Now I'm going to be covering quantization in much more detail in other videos in this course, so let's just take a quick look at some of the basic features of quantizing here. First we need to enable the Input Quantize, so I'll check this button off. We also need to select the parameters that we want to use. In this case I'm actually going to just quantize to this 16th note grid and leave the rest of these other options off. So I am going to try this recording again. First I will undo the previous recording, and I am going to do another take.

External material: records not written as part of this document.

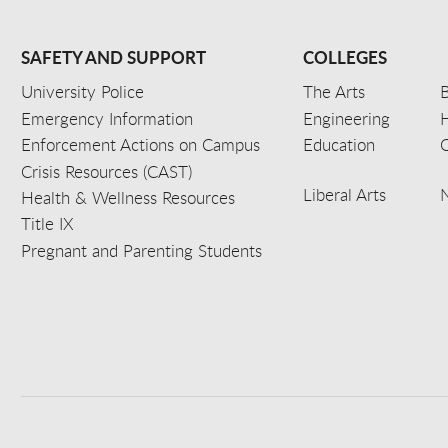
SAFETY AND SUPPORT
COLLEGES
University Police
The Arts
B
Emergency Information
Engineering
Enforcement Actions on Campus
Education
C
Crisis Resources (CAST)
Liberal Arts
Health & Wellness Resources
Title IX
Pregnant and Parenting Students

(Music Playing) So now I am going to zoom in and we will see how this performance works out. You will see that the notes are totally aligned with the grid. In fact, let me show the 16th note grid, and you will see that each note falls right on the gridlines. I like to use Input Quantize to immediately make my performances adhere to the grid, and this is terrific when we are trying to create beats that are totally in time and aligned with the tempo grid.
But, you can easily lose the human touch by relying on this feature all the time. Let's move on to another feature called MIDI Merge, and that's indicated by this button down here in the Transport window. We will turn that on. It's also, again, up here. The MIDI Merge function means that if we want to start recording over top of this performance here, the notes that we've previously recorded won't be erased, as they normally would be if I try to record again over top of this. Instead, with MIDI Merge engaged, these notes will still be here, and any new notes that are added are recorded and merged with the pre-existing notes.
So let's try this out. I'm going to zoom out a little bit, and I am going to record some more notes. (Music Playing) So as you can see here, the new notes that I just played are added to this MIDI clip, and the old notes from the previous take are still here. The notes have all been merged together, and this is a really great feature, especially when we are building drum loops, which I am going to cover in another video, or if you're trying to create multi-note chords, because you can just add one note at a time, building your chords as you go long.
Another simple way to add notes to a MIDI track or instrument track is to use the Pencil tool. So first I am going to switch over from clips to notes view, zoom in a little bit, and then go to the Pencil tool. I can come right down onto the track. Click to add a note. It's that simple. So the Wait for Note, MIDI Merge, Input Quantize, and inserting notes with the Pencil tool are all terrific features for creating MIDI tracks.
Practice using them and you will be able to create MIDI parts very quickly, which makes songwriting even more fun.